◆ Aim of the task: Search the data for the string "como" and gather each line it is in.

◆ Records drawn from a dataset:
= Beginning of Section =
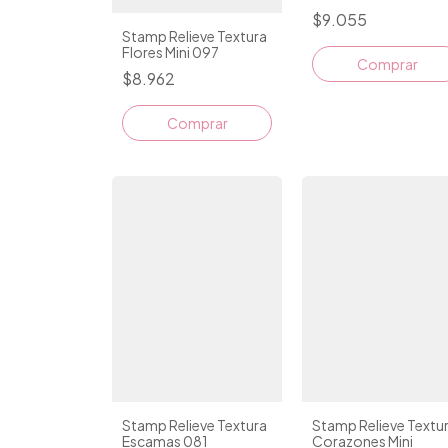
$9.055
Stamp Relieve Textura
Flores Mini 097
Comprar
$8.962
Comprar
Stamp Relieve Textura
Stamp Relieve Textu
Escamas 081
Corazones Mini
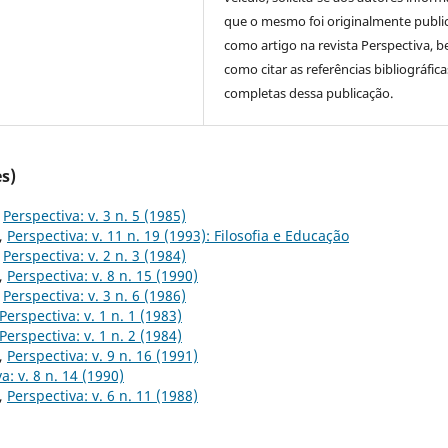
que o mesmo foi originalmente publi
como artigo na revista Perspectiva, 
como citar as referências bibliográfica
completas dessa publicação.
s)
,
Perspectiva: v. 3 n. 5 (1985)
,
Perspectiva: v. 11 n. 19 (1993): Filosofia e Educação
,
Perspectiva: v. 2 n. 3 (1984)
,
Perspectiva: v. 8 n. 15 (1990)
,
Perspectiva: v. 3 n. 6 (1986)
Perspectiva: v. 1 n. 1 (1983)
Perspectiva: v. 1 n. 2 (1984)
,
Perspectiva: v. 9 n. 16 (1991)
a: v. 8 n. 14 (1990)
,
Perspectiva: v. 6 n. 11 (1988)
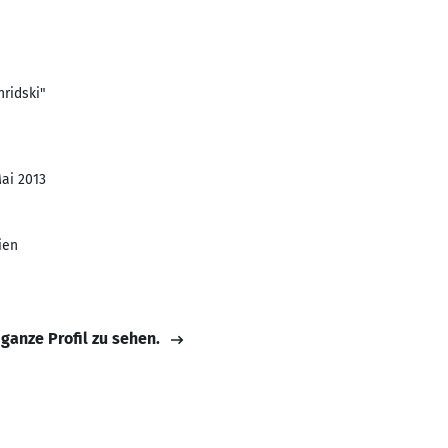
hridski"
Mai 2013
ien
 ganze Profil zu sehen.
= End of Section =
◆ Response to the task:
como artigo na revista Perspectiva, 
como citar as referências bibliográfica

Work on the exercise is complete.